▸ **Supplied material**
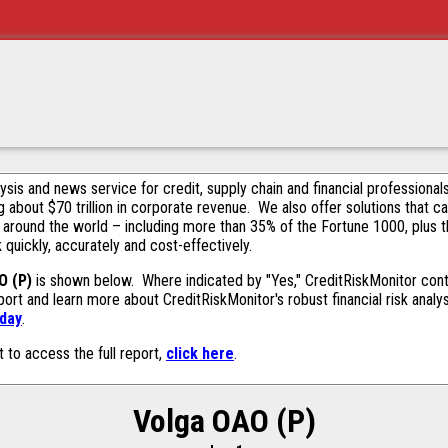
alysis and news service for credit, supply chain and financial profession
g about $70 trillion in corporate revenue. We also offer solutions that c
 around the world – including more than 35% of the Fortune 1000, plus 
k quickly, accurately and cost-effectively.
O (P)
is shown below. Where indicated by "Yes," CreditRiskMonitor contai
ort and learn more about CreditRiskMonitor's robust financial risk analy
oday
.
t to access the full report,
click here
.
Volga OAO (P)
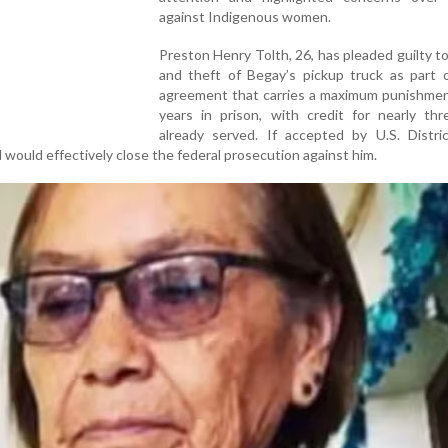
against Indigenous women.
Preston Henry Tolth, 26, has pleaded guilty t
and theft of Begay’s pickup truck as part o
agreement that carries a maximum punishment
years in prison, with credit for nearly thr
already served. If accepted by U.S. Distri
 would effectively close the federal prosecution against him.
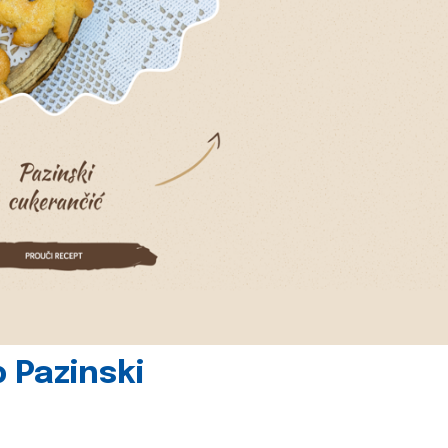
 Pazinski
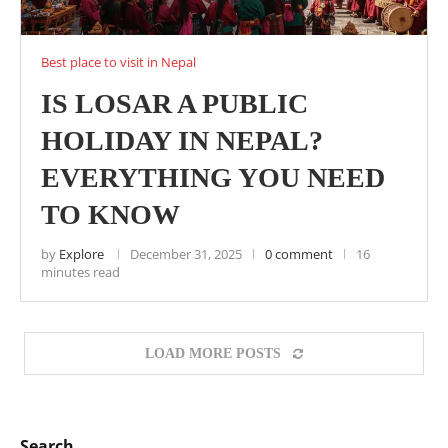
Best place to visit in Nepal
IS LOSAR A PUBLIC
HOLIDAY IN NEPAL?
EVERYTHING YOU NEED
TO KNOW
by
Explore
December 31, 2025
0 comment
16
minutes read
LOAD MORE POSTS
Search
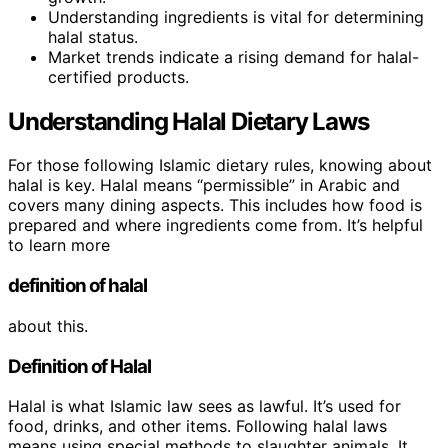
Understanding ingredients is vital for determining
halal status.
Market trends indicate a rising demand for halal-
certified products.
Understanding Halal Dietary Laws
For those following Islamic dietary rules, knowing about
halal is key. Halal means “permissible” in Arabic and
covers many dining aspects. This includes how food is
prepared and where ingredients come from. It’s helpful
to learn more
definition of halal
about this.
Definition of Halal
Halal is what Islamic law sees as lawful. It’s used for
food, drinks, and other items. Following halal laws
means using special methods to slaughter animals. It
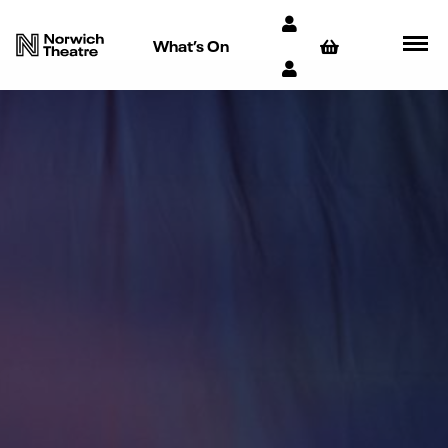
What’s On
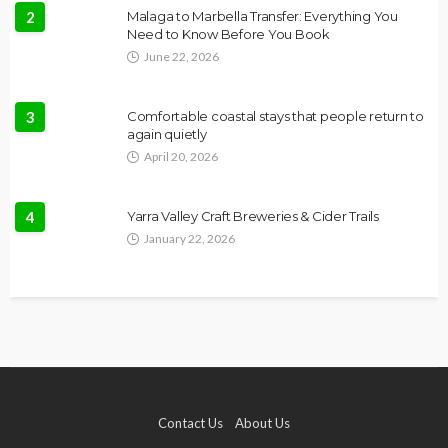
2
Malaga to Marbella Transfer: Everything You
Need to Know Before You Book
June 22, 2026
3
Comfortable coastal stays that people return to
again quietly
April 20, 2026
4
Yarra Valley Craft Breweries & Cider Trails
January 22, 2026
Contact Us
About Us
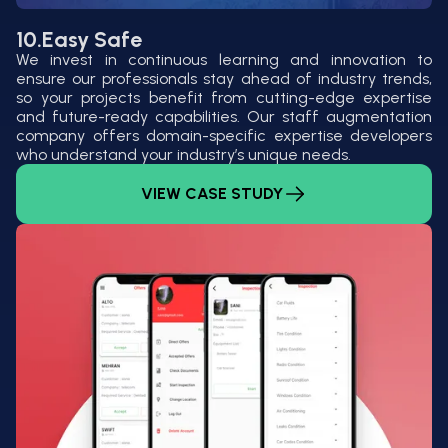
10.
Easy Safe
We invest in continuous learning and innovation to
ensure our professionals stay ahead of industry trends,
so your projects benefit from cutting-edge expertise
and future-ready capabilities. Our staff augmentation
company offers domain-specific expertise developers
who understand your industry’s unique needs.
VIEW CASE STUDY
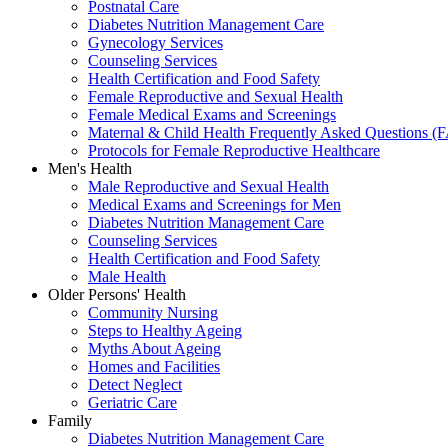
Postnatal Care
Diabetes Nutrition Management Care
Gynecology Services
Counseling Services
Health Certification and Food Safety
Female Reproductive and Sexual Health
Female Medical Exams and Screenings
Maternal & Child Health Frequently Asked Questions (
Protocols for Female Reproductive Healthcare
Men's Health
Male Reproductive and Sexual Health
Medical Exams and Screenings for Men
Diabetes Nutrition Management Care
Counseling Services
Health Certification and Food Safety
Male Health
Older Persons' Health
Community Nursing
Steps to Healthy Ageing
Myths About Ageing
Homes and Facilities
Detect Neglect
Geriatric Care
Family
Diabetes Nutrition Management Care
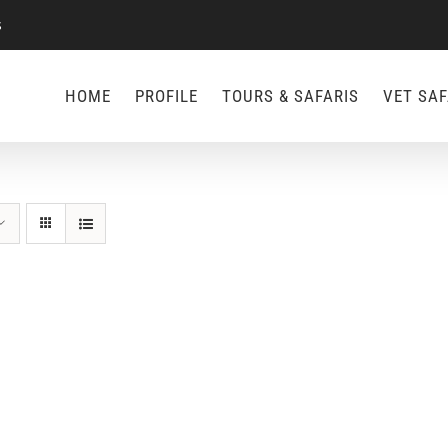
s
HOME
PROFILE
TOURS & SAFARIS
VET SAF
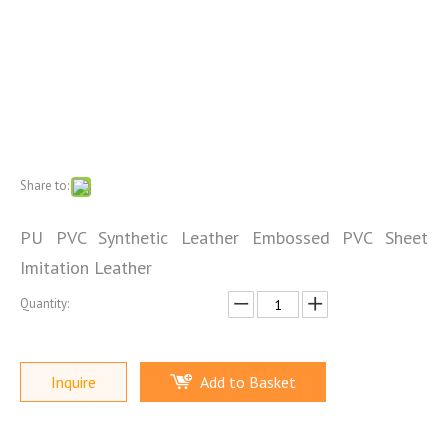
Share to:
PU PVC Synthetic Leather Embossed PVC Sheet
Imitation Leather
Quantity:
Inquire
Add to Basket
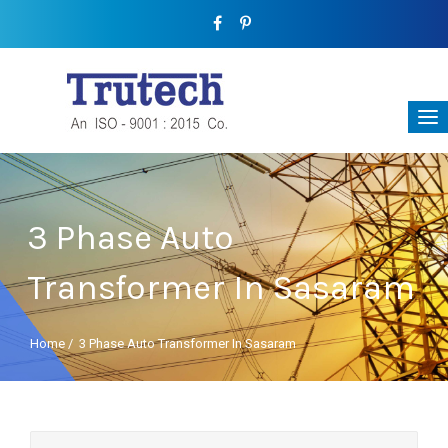
3 Phase Auto
Transformer In Sasaram
Home
/
3 Phase Auto Transformer In Sasaram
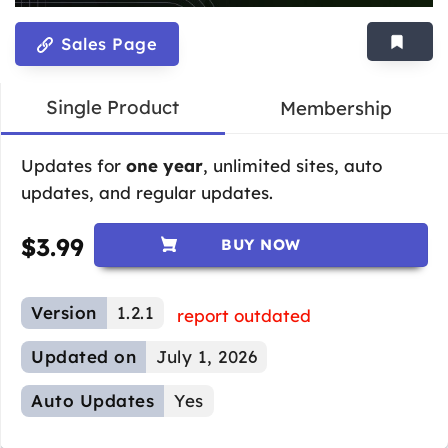
Sales Page
Single Product
Membership
Updates for
one year
, unlimited sites, auto
updates, and regular updates.
$
3.99
BUY NOW
Version
1.2.1
report outdated
Updated on
July 1, 2026
Auto Updates
Yes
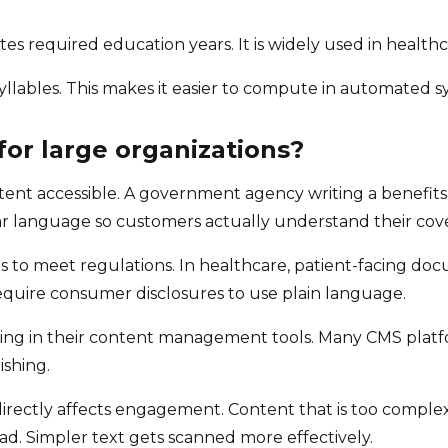
tes required education years. It is widely used in health
yllables. This makes it easier to compute in automated s
for large organizations?
tent accessible. A government agency writing a benefits 
ar language so customers actually understand their cov
ts to meet regulations. In healthcare, patient-facing d
equire consumer disclosures to use plain language.
ing in their content management tools. Many CMS platform
ishing.
 directly affects engagement. Content that is too complex
d. Simpler text gets scanned more effectively.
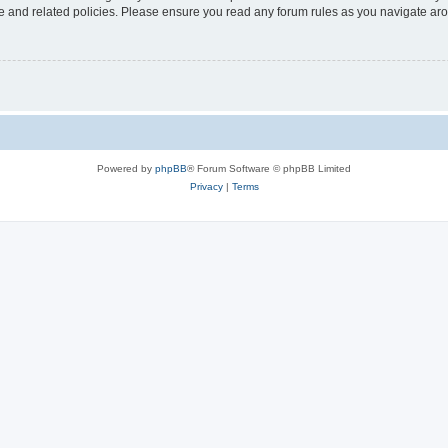
use and related policies. Please ensure you read any forum rules as you navigate ar
Powered by
phpBB
® Forum Software © phpBB Limited
Privacy
|
Terms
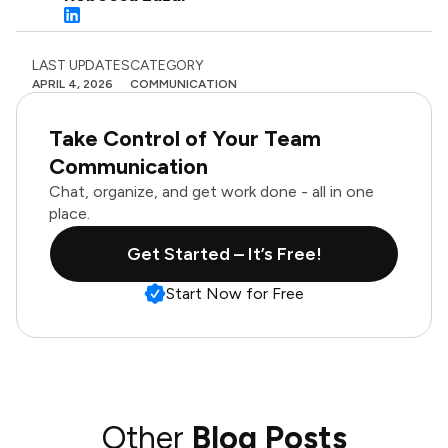
LAST UPDATES
CATEGORY
APRIL 4, 2026
COMMUNICATION
Take Control of Your Team
Communication
Chat, organize, and get work done - all in one
place.
Get Started – It’s Free!
Start Now for Free
Other
Blog Posts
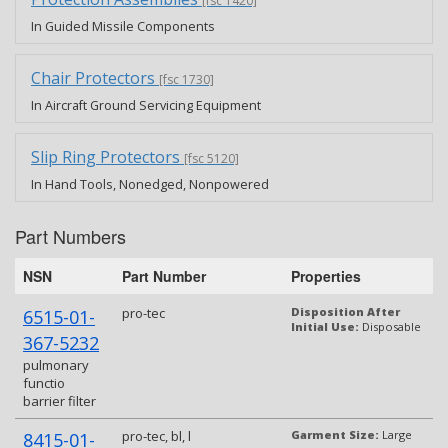
[fsc 1420]
In Guided Missile Components
Chair Protectors
[fsc 1730]
In Aircraft Ground Servicing Equipment
Slip Ring Protectors
[fsc 5120]
In Hand Tools, Nonedged, Nonpowered
Part Numbers
NSN
Part Number
Properties
pro-tec
Disposition After
6515-01-
Initial Use:
Disposable
367-5232
pulmonary
functio
barrier filter
pro-tec, bl, l
Garment Size:
Large
8415-01-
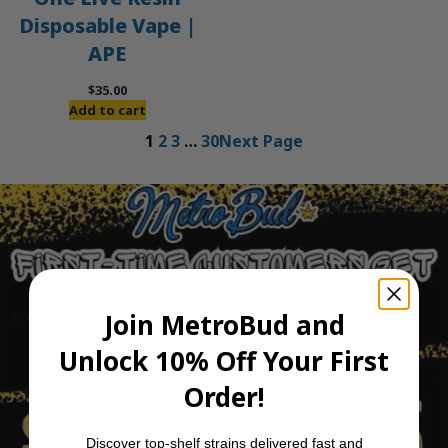
Disposable Vape |
APE
$
35.00
Add to cart
1
2
3
…
30
Next Page
Join MetroBud and
Unlock 10% Off Your First
Order!
Discover top-shelf strains delivered fast and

▸ **Task description**
Every line in the data that holds the string "Protectors" should be returned.

▸ **Result for this exercise**
Chair Protectors
Slip Ring Protectors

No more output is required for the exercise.